The latest Windows 10 update, version 1903, seems to be causing the sfc/scannow feature to crash.
According to many Windows 10 users, the sfc/scannow feature has stopped working. It is reported that after a recent Windows Defender update, it was unable to recover corrupted files.
Table of Contents:
What is sfc/scannow?
Sfc/scannow is a Windows system file scanning tool integrated into Windows 10. Its function is to scan Windows for missing or corrupt files and restore them. The SFC/scannow function is performed when some Windows features stop working or fail.
Although it works quite well at the beginning of the scan, it eventually stops with the error message “Windows Resource Protection detected corrupt files, but could not restore them“.
For online repairs, the details are in the CBS log file located at windirLogsCBSCBS.log. For example, C:WindowsLogsCBSCBS.log.
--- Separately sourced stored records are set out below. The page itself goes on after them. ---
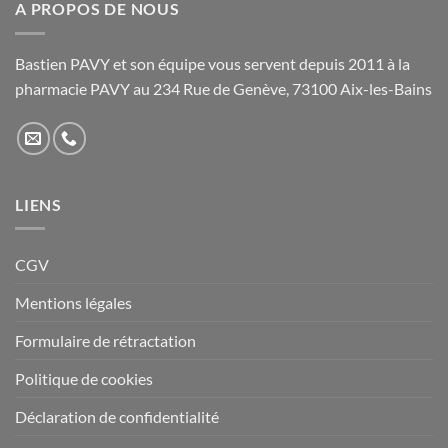
A PROPOS DE NOUS
Bastien PAVY et son équipe vous servent depuis 2011 à la
pharmacie PAVY au 234 Rue de Genève, 73100 Aix-les-Bains
LIENS
CGV
Mentions légales
Formulaire de rétractation
Politique de cookies
Déclaration de confidentialité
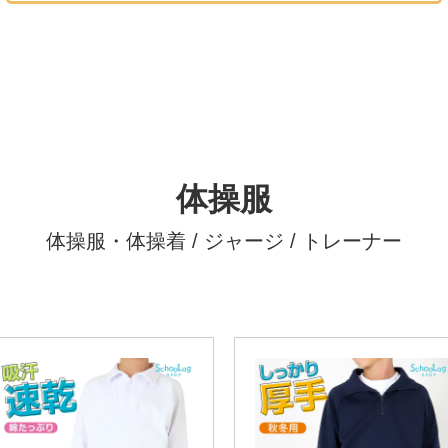
体操服
体操服・体操着 / ジャージ / トレーナー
When repairing offline, parts are included in the log file using the “/OFFLOGFILE” flag.
Apparently, SFC indicates in the CB.log file that the hashes of the Windows Defender PowerShell components do not match the corresponding files in the WinSxS folder.
The hashes are stored in the folder C:WindowsSystem32WindowsPowerShellv1.0ModulesDefender
Surprisingly, some users have reported that when scanning with the command: fsutil hardlink list, everything is fine with the links, and the hashes are also correct.
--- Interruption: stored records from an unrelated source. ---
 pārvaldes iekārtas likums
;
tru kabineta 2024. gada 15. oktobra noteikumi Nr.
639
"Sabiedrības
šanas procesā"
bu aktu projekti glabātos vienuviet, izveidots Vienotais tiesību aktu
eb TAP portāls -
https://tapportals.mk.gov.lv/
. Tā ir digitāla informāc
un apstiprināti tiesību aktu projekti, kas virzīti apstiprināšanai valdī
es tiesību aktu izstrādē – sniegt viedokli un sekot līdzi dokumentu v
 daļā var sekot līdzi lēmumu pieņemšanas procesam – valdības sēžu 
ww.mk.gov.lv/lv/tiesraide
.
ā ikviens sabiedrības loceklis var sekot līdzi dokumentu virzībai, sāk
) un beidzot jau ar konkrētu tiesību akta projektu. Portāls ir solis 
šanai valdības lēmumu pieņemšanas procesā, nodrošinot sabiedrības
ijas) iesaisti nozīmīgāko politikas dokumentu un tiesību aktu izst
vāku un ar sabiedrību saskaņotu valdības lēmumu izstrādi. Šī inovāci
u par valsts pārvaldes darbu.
Getting to the root, the problem seems to be related to the latest Windows Defender update, version 1.297.823.0.
What is the meaning of this error?
This error means that the SFC has found corrupted files, but has been unable to repair them. For more information, Windows recommends checking the SFC log files. Using CBS log files, users can see that the problem may be due to a hash mismatch.
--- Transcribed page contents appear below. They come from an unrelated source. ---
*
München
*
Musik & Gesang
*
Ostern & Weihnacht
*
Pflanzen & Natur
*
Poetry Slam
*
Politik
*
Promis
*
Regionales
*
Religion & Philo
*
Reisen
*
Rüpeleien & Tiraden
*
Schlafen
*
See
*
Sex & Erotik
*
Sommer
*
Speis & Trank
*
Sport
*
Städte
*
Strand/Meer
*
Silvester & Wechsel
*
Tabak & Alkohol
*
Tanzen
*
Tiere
The full text of what users see when they run this command can be read below:
Start checking the system. This process will take some time.
Beginning of the system scan check phase.
The scan is 100% complete.
Windows Resource Protection detected corrupted files, but was unable to repair some of them.
For online repairs, details are included in the CBS log file, which can be found at
windir\Logs\CBS.log. For example, C:\Windows\Logs\CBS.log. For offline
repair details are included in the log file with the /OFFLOGFILE flag.
Specifically, the hashes of Windows Defender PowerShell components (in C:\Windows\System32\WindowsPowerShell\v1.0\Modules\Defender) do not match the corresponding files in the WinSxS folder.
But strangely, when Windows checks with the fsutil hardlist command, it indicates that these files are correctly linked. So the hashes should match. One user reported that he didn’t install the cumulative Windows 10 1903 updates KB4507453 and KB4507469, but there is still an SFC scan in Windows 10 that can’t fix the files.
Microsoft confirms SFC problem
Microsoft has now drafted a support document confirming the issue. Microsoft claims that SFC incorrectly marks Windows Defender PowerShell module files as corrupt or damaged, resulting in the “Hashes for file element does not match” error message. In fact, the SFC scanner is not broken.
According to the support document, this is a known problem in Windows 10 version 1607 and above, Windows Defender version 4.18.1906.3 and above. According to Microsoft, the problem — Windows SFC now scans files that can’t be recovered — also affects the May 2019 update.
In the document, Microsoft provides a technical explanation :
“The Windows Defender PowerShell module files located in %windir%\System32\WindowsPowerShell\v1.0\Modules\Defender come with the Windows image. These files are signed by directory. However, the Windows Defender management component has a new out-of-band update channel. This channel replaces the original files with updated versions that are signed with a Microsoft certificate trusted by the Windows operating system. Due to this change, the SFC reports file updates as “Hashes for file items do not match“.
How did users fix the bug?
Users have indicated that they can fix the error by running the following DISM commands:
DISM /Online /CleanupImage /CheckHealth
DISM /Online /CleanupImage /ScanHealth
DISM /Online /CleanupImage /CheckHealth
If you don’t want to use these commands, you can wait for Microsoft to fix the problem.
Frequently Asked Questions
- Click the "Search" button on your Windows computer. Enter CMD, then right-click on the command line and select Run as Administrator.
- Type SFC /scannow and press Enter.
- Wait for this process to complete.
- Click Start.
- Enter the command line in the search box.
- Right-click the first entry in the list of search results: Command Prompt.
- Click Run as administrator.
- In the UAC Alert window, click Next or Yes to allow this action.
- When the command prompt appears, type the command: sfc /scannow.
- Press Enter.
If there are errors on your hard drive, SFC Scannow may also be malfunctioning. In this situation, you can try to check the hard drive and solve the problem: Windows Resource Protection was unable to perform the requested operation.
The sfc /scannow command scans all protected system files and replaces corrupted files with a cached copy located in a folder compressed to %WinDir%\System32\dllcache. The filling symbol %WinDir% represents the folder of the Windows operating system.